Why do things break? The underlying primitives are as simple as a canvas element, no? I'd think it would be hard to break an array of literal pixels.


Well for starters even getting a canvas based UI working that supports all DPIs, all aspect ratios, live resize, clicks, and multi-touches is non-trivial.


And unless we do some strange CSS tricks to force acceleration, there isn't even the guarantee that canvas is doing hardware acceleratd drawings.


Not to mention text input.


Audio is what was breaking.
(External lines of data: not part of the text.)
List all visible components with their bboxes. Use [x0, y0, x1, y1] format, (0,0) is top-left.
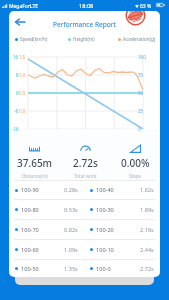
staticText: 0.00%	[121, 156, 150, 170]
staticText: 75	[138, 72, 144, 78]
staticText: 0	[16, 90, 19, 96]
button[interactable]: 100-50	[9, 260, 160, 277]
staticText: 2.16s	[140, 226, 154, 234]
staticText: 37.65m	[17, 156, 53, 170]
staticText: 100-10	[96, 246, 114, 254]
staticText: 25	[138, 108, 144, 114]
staticText: 2.72s	[140, 265, 154, 273]
staticText: 1.09s	[64, 246, 78, 254]
staticText: 1.35s	[64, 265, 78, 273]
staticText: 100	[138, 54, 146, 60]
staticText: -8	[14, 108, 19, 114]
staticText: Acceleration(g)	[123, 36, 156, 42]
staticText: 100-50	[21, 265, 39, 273]
staticText: Distance(m)	[22, 173, 48, 179]
button[interactable]: 0.00%	[110, 129, 160, 180]
staticText: 0.5	[19, 90, 26, 96]
button[interactable]: 2.72s	[60, 129, 110, 180]
button[interactable]: Speed(km/h)	[15, 36, 48, 42]
staticText: 50	[138, 90, 144, 96]
staticText: 100-20	[96, 226, 114, 234]
staticText: 100-70	[21, 226, 39, 234]
staticText: -16	[12, 126, 19, 132]
staticText: 8	[16, 72, 19, 78]
staticText: Speed(km/h)	[20, 36, 48, 42]
staticText: Performance Report	[53, 20, 116, 29]
button[interactable]: 100-90	[9, 181, 160, 199]
staticText: 2.44s	[140, 246, 154, 254]
staticText: 16	[13, 54, 19, 60]
button[interactable]: Back	[11, 13, 29, 31]
staticText: 1.62s	[140, 186, 154, 194]
staticText: 63 %	[140, 3, 152, 10]
button[interactable]: Acceleration(g)	[118, 36, 156, 42]
staticText: 18:08	[79, 2, 94, 10]
button[interactable]: 100-80	[9, 200, 160, 219]
staticText: 100-40	[96, 186, 114, 194]
staticText: Total work	[74, 173, 97, 179]
staticText: 0.28s	[64, 186, 78, 194]
button[interactable]: Height(m)	[68, 36, 95, 42]
staticText: 0.82s	[64, 226, 78, 234]
staticText: 1.89s	[140, 206, 154, 214]
staticText: 0	[138, 126, 141, 132]
staticText: 100-60	[21, 246, 39, 254]
staticText: 1.0	[19, 72, 26, 78]
staticText: 100-80	[21, 206, 39, 214]
staticText: 2.72s	[73, 156, 98, 170]
button[interactable]: 100-70	[9, 220, 160, 239]
staticText: MegaFon	[9, 3, 31, 10]
staticText: 1.5	[19, 54, 26, 60]
staticText: 100-0	[96, 265, 111, 273]
button[interactable]: 37.65m	[9, 129, 60, 180]
staticText: 100-30	[96, 206, 114, 214]
staticText: Height(m)	[73, 36, 95, 42]
staticText: Slope	[129, 173, 141, 179]
button[interactable]: 100-60	[9, 240, 160, 259]
staticText: LTE	[30, 3, 39, 10]
staticText: 0.0	[19, 108, 26, 114]
staticText: 0.53s	[64, 206, 78, 214]
staticText: 100-90	[21, 186, 39, 194]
Also WebGL outperforms canvas, and it’s more complex than drawing a bitmap to the screen.


Sound stuff is still pretty unstable.


Web assembly looks quite stable.

It is hard to interoperate with the page, and it will keep changing on that point for a while, but that's not something that games do. For games it's all drawing on some element, what is very well defined already.


Yeah, but then you need cavas and WebGL to draw and there isn't any way to know if they are actually being hardware accelerated, or if the browser vendor decided to blacklist the users hardware.